(The task)
An exact copy of all the data is needed, with every picture left out.

Dataset items:
◇ ◇ ◇ ◇ ◇
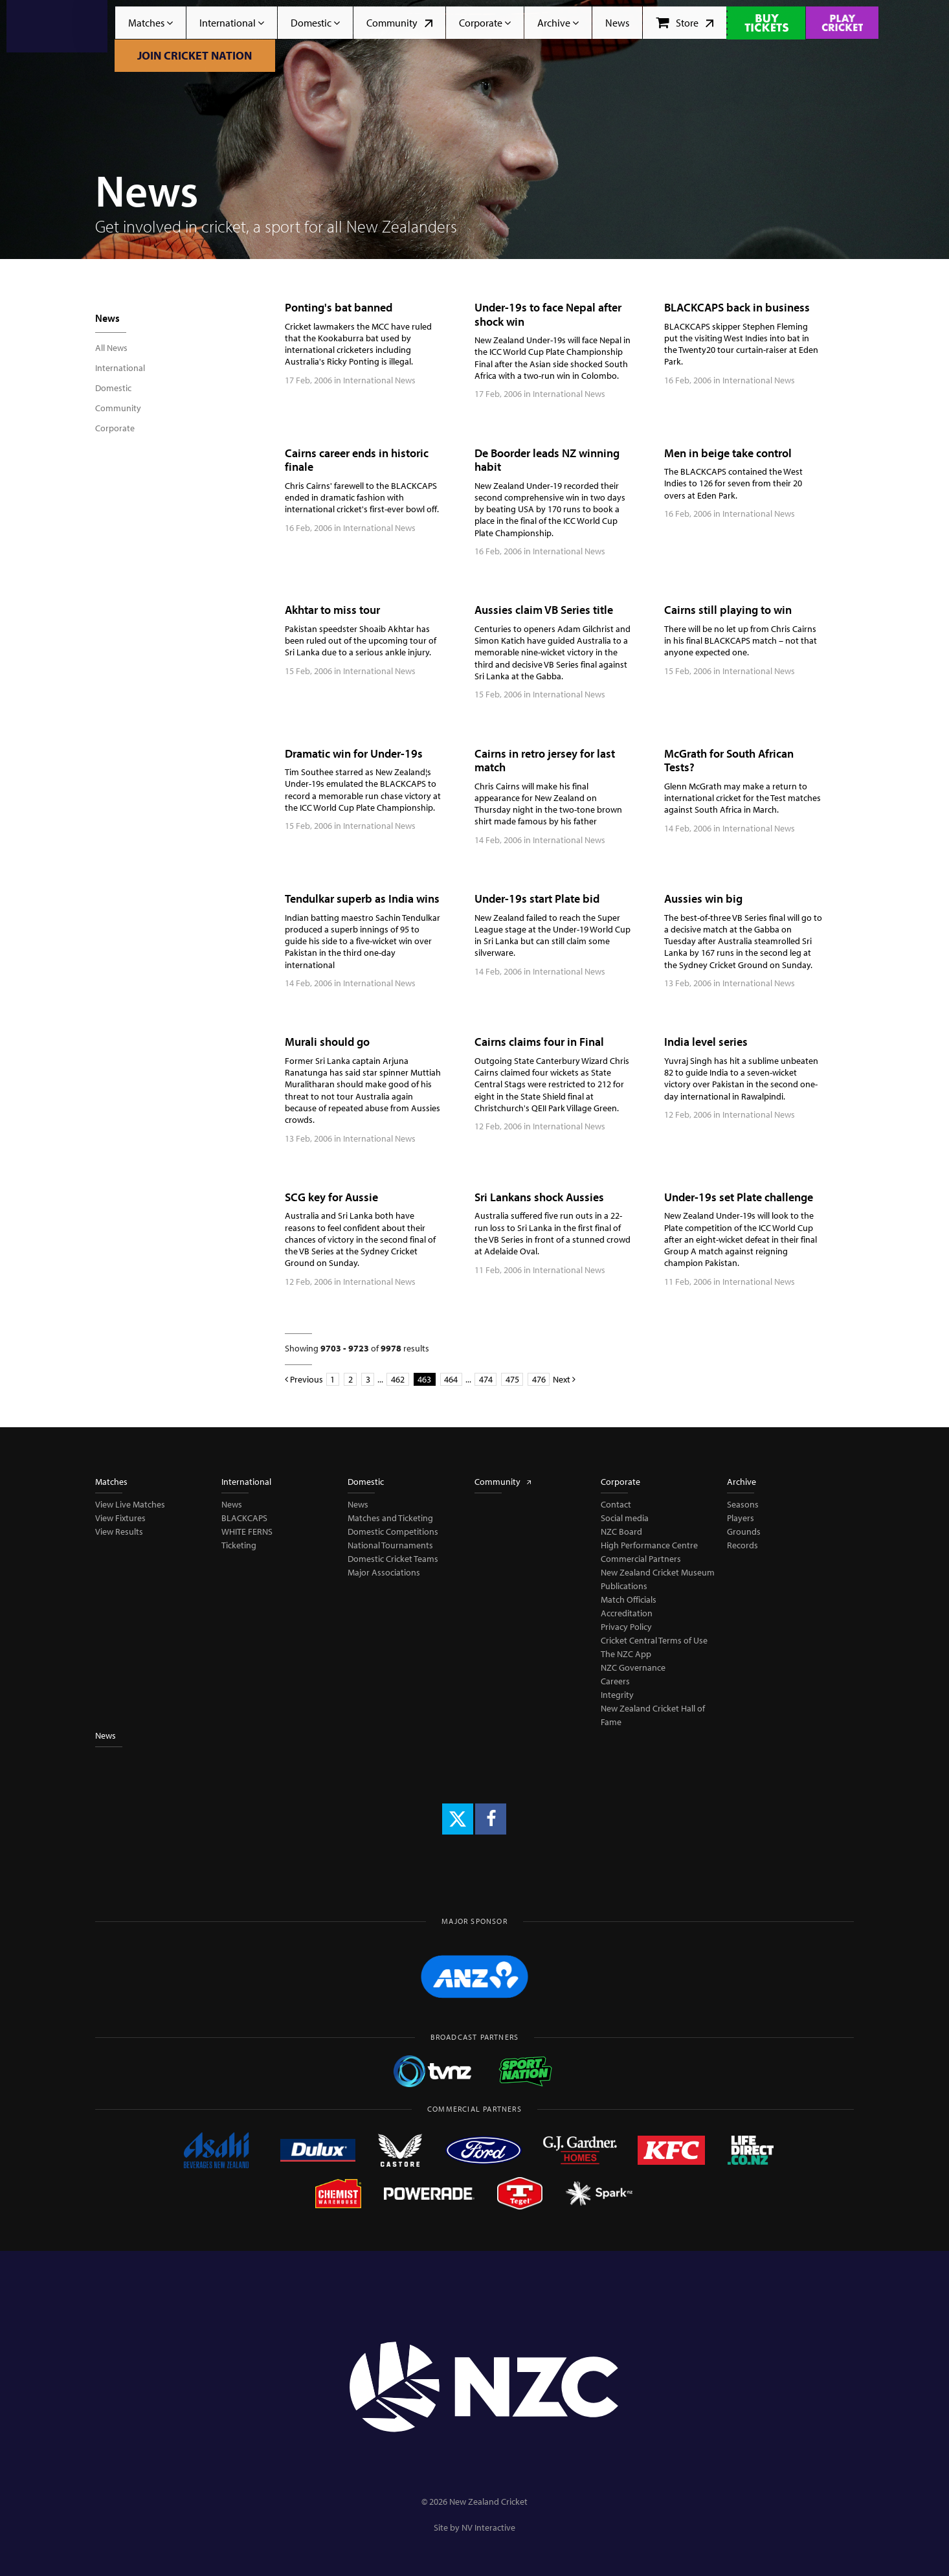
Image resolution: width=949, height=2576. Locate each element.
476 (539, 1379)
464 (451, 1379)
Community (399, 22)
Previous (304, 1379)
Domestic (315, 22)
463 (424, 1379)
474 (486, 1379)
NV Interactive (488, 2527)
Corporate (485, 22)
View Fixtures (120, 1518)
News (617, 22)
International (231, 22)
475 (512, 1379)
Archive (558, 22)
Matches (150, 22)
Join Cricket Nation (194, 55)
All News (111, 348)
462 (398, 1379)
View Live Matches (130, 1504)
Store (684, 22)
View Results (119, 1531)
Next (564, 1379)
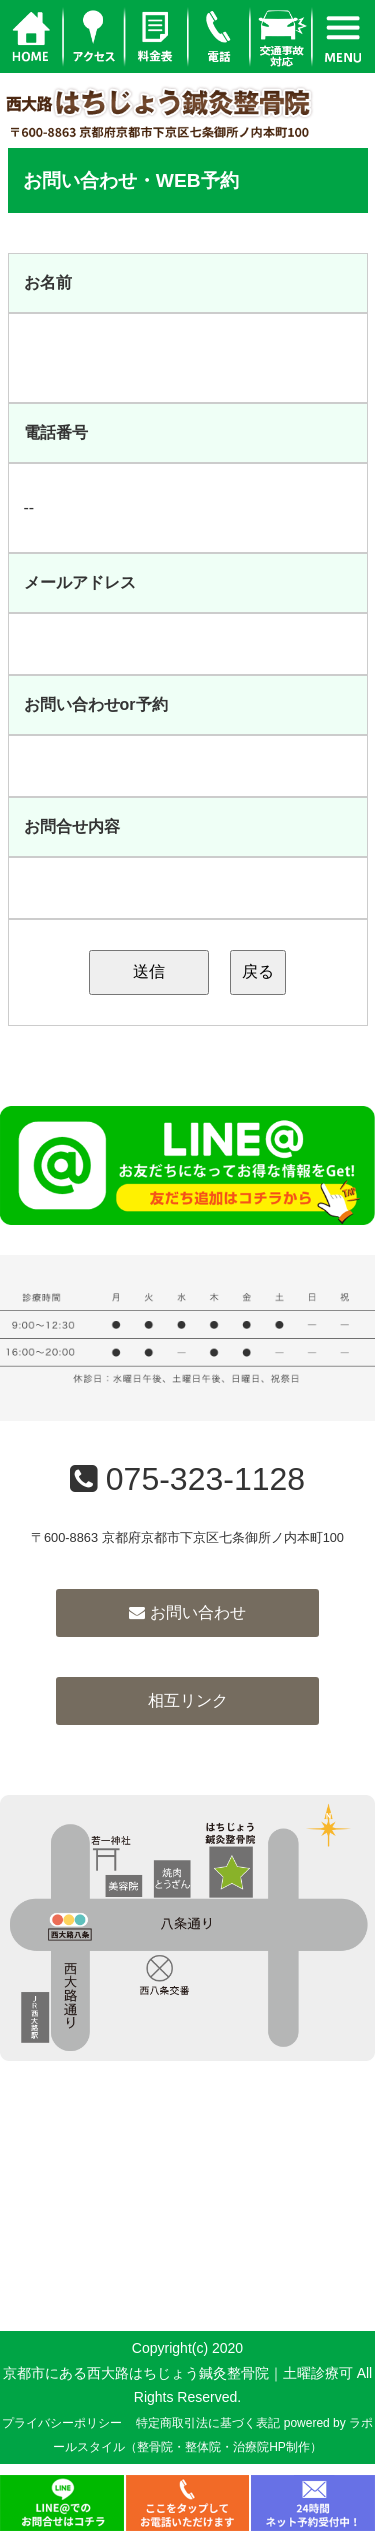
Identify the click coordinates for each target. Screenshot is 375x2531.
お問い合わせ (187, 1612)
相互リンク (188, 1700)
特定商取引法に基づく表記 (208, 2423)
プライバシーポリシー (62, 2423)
◇ ◇ ◇ ◇ ◇
(Written response)
Image resolution: width=949, height=2576. Locate each element.
476 (539, 1379)
464 (451, 1379)
Community (399, 22)
Previous (304, 1379)
Domestic (315, 22)
463 (424, 1379)
474 (486, 1379)
NV Interactive (488, 2527)
Corporate (485, 22)
View Fixtures (120, 1518)
News (617, 22)
International (231, 22)
475 (512, 1379)
Archive (558, 22)
Matches (150, 22)
Join Cricket Nation (194, 55)
All News (111, 348)
462 (398, 1379)
View Live Matches (130, 1504)
Store (684, 22)
View Results (119, 1531)
Next (564, 1379)
Identify the click coordinates for each target. Screenshot is 375x2531.
お問い合わせ (187, 1612)
相互リンク (188, 1700)
特定商取引法に基づく表記 (208, 2423)
プライバシーポリシー (62, 2423)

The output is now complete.